The content of repository objects can be queried with git cat-file.
SHA1, Hash Code, Object IDEach object in the Object Repository has an unique name produced by applying a SHA1 function to the content of the object. SHA1, hash code and object ID are used interchangeably. Also see:
Each version of a file is represented as a blob (binary large object), treated as opaque. A blob contains the file's data, but none of its metadata, not even the file name. Git internal database stores every version of every file - not their differences - as files are modified and go from one version to the next. Because Git uses the hash of a file's complete content as the name for that file, it must operate on each complete copy of the file. Because Git does not maintain deltas, diffs and patches are derived data, not the fundamental data they are in CVS or Subversion.
A tree object represents a directory. It records blob identifiers, pathnames, and metadata for all files in the directory. It also contains, recursively, other sub-tree objects. Tree objects are created from the index with git write-tree. The trees are stored in the object store and can be listed with git cat-file.
A commit object encapsulates an atomic changeset of the workspace. The commit represent a snapshot of all files in the repository. Internally, the commit object contains 1) metadata (author of the change, the committer, commit date and time, log message) 2) points to tree object that captures, in one complete snapshot, the state of the repository at the time the commit was performed and 3) the previous (parent) commit. By default, the author and the committer are the same, there are just a few situations when they're different. The commit objects are created internally with git commit-tree and the user-level commit mechanics is encapsulated in git commit.
The initial commit (the root commit) has no parent. The rest of the commits in a repository are derived from at least one earlier commit, where the direct ancestors are called parent commits. Most commits have one parent. When we commit after a merge, that commit, named merge commit, has more than one parent. Each commit points back to its parent(s). The commit object are stored in a graph structure, different from the structure used by the tree objects. When you make a new commit, you can give it one or more parent commits. The HEAD commit an implicit reference pointing to the most recent commit on a branch. For more about references, see references. For more about naming, see Names in Git. The primary command to show the history of commits is git log. Other commands useful for locating commits are git bisect and git blame.
DAG and Reachable Commits
The commits form logical Directed Acyclic Graphs (DAGs) and it makes sense to talk about relative positions among commits.
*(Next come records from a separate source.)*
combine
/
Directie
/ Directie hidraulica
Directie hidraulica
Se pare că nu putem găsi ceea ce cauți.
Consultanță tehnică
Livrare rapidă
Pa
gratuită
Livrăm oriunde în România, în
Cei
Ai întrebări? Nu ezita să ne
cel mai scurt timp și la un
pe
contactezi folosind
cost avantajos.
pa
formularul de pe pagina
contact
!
Git has a special notation for that: relative commit names. In a Git commit graph, the set of reachable commits are those you can reach from a given commit by traversing the directed parent links. Conceptually, the set of reachable commits is the set of ancestor commits that flow into and contribute to a given starting commit.
The concept of base commit is relevant in the context of branching. The base commit is the base branch commit a new development line - a head branch - is forked off of. For more details see base branch and head branch below. Given a base branch and a head branch, apparently the base commit can be identified with git merge-base command, but I ran into inconsistencies when I tried it.
See merge commit below.
Recovering a Deleted Commit
A tag assigns an arbitrary yet presumably human readable name to a specific object, usually a commit. Each tag can point to at most one commit. The tag object contains the log message, author information and the commit it points to. The commit object points to a tree object, which encompasses the total state of the entire hierarchy of files and directories in the repository. A tag is a static name that does not change over time. You can give a tag and a branch the same name. There are two types of tags: lightweight and annotated. Only the annotated tags create objects in the repository.
Names in Git
The SHA1 ID
The unique 40-hex digit SHA1 ID is an explicit reference. The hash ID is an absolute name, it can refer one and only one object (including commits). Is is globally unique, for all repositories. Various commands like "log" allow to shorten the ID to a length that makes it unambiguous in the repository.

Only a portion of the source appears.